An exact copy of every record is needed, with the pictures left out.

[Page-level text extractions]
────────

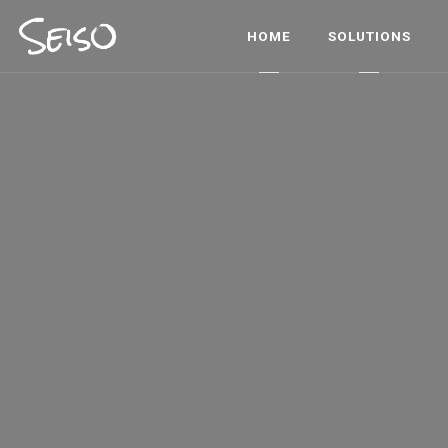
HOME
SOLUTIONS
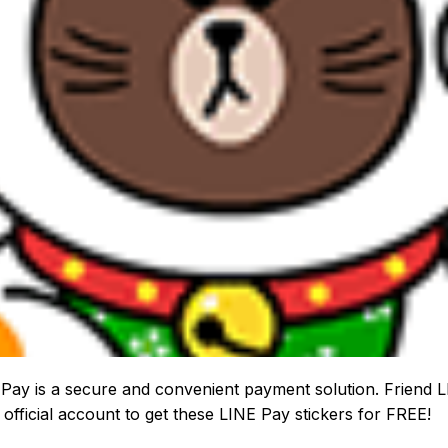
Pay is a secure and convenient payment solution. Friend 
 official account to get these LINE Pay stickers for FREE!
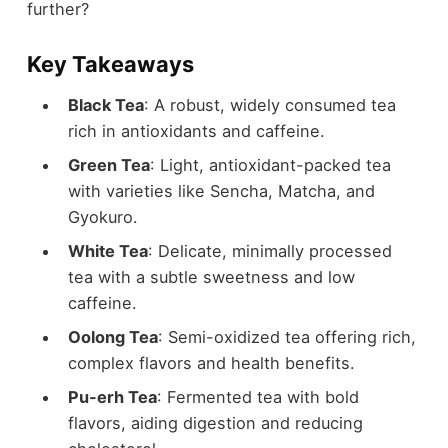
further?
Key Takeaways
Black Tea
: A robust, widely consumed tea
rich in antioxidants and caffeine.
Green Tea
: Light, antioxidant-packed tea
with varieties like Sencha, Matcha, and
Gyokuro.
White Tea
: Delicate, minimally processed
tea with a subtle sweetness and low
caffeine.
Oolong Tea
: Semi-oxidized tea offering rich,
complex flavors and health benefits.
Pu-erh Tea
: Fermented tea with bold
flavors, aiding digestion and reducing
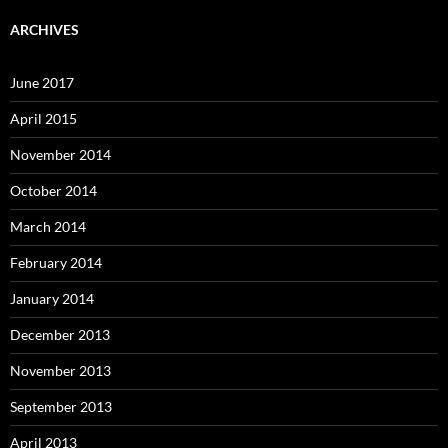
ARCHIVES
June 2017
April 2015
November 2014
October 2014
March 2014
February 2014
January 2014
December 2013
November 2013
September 2013
April 2013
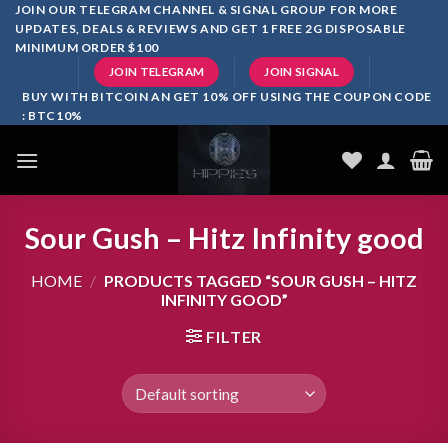
Skip
JOIN OUR TELEGRAM CHANNEL & SIGNAL GROUP FOR MORE
UPDATES, DEALS & REVIEWS AND GET 1 FREE 2G DISPOSABLE
to
MINIMUM ORDER $100
content
JOIN TELEGRAM
JOIN SIGNAL
BUY WITH BITCOIN AN GET 10% OFF USING THE COUPON CODE
: BTC10%
Sour Gush – Hitz Infinity good
HOME
/
PRODUCTS TAGGED “SOUR GUSH – HITZ
INFINITY GOOD”
FILTER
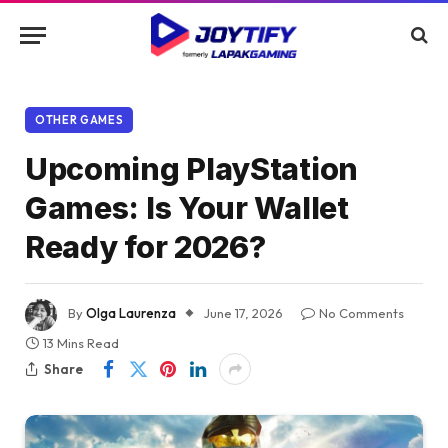
OTHER GAMES
Upcoming PlayStation
Games: Is Your Wallet
Ready for 2026?
By
Olga Laurenza
June 17, 2026
No Comments
13 Mins Read
Share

────────

*YOUR RESPONSE*.
HOME
SOLUTIONS
Pay is a secure and convenient payment solution. Friend 
 official account to get these LINE Pay stickers for FREE!
further?
Key Takeaways
Black Tea
: A robust, widely consumed tea
rich in antioxidants and caffeine.
Green Tea
: Light, antioxidant-packed tea
with varieties like Sencha, Matcha, and
Gyokuro.
White Tea
: Delicate, minimally processed
tea with a subtle sweetness and low
caffeine.
Oolong Tea
: Semi-oxidized tea offering rich,
complex flavors and health benefits.
Pu-erh Tea
: Fermented tea with bold
flavors, aiding digestion and reducing
ARCHIVES
June 2017
April 2015
November 2014
October 2014
March 2014
February 2014
January 2014
December 2013
November 2013
September 2013
April 2013
Skip
JOIN OUR TELEGRAM CHANNEL & SIGNAL GROUP FOR MORE
UPDATES, DEALS & REVIEWS AND GET 1 FREE 2G DISPOSABLE
to
MINIMUM ORDER $100
content
JOIN TELEGRAM
JOIN SIGNAL
BUY WITH BITCOIN AN GET 10% OFF USING THE COUPON CODE
: BTC10%
Sour Gush – Hitz Infinity good
HOME
/
PRODUCTS TAGGED “SOUR GUSH – HITZ
INFINITY GOOD”
FILTER
OTHER GAMES
Upcoming PlayStation
Games: Is Your Wallet
Ready for 2026?
By
Olga Laurenza
June 17, 2026
No Comments
13 Mins Read
Share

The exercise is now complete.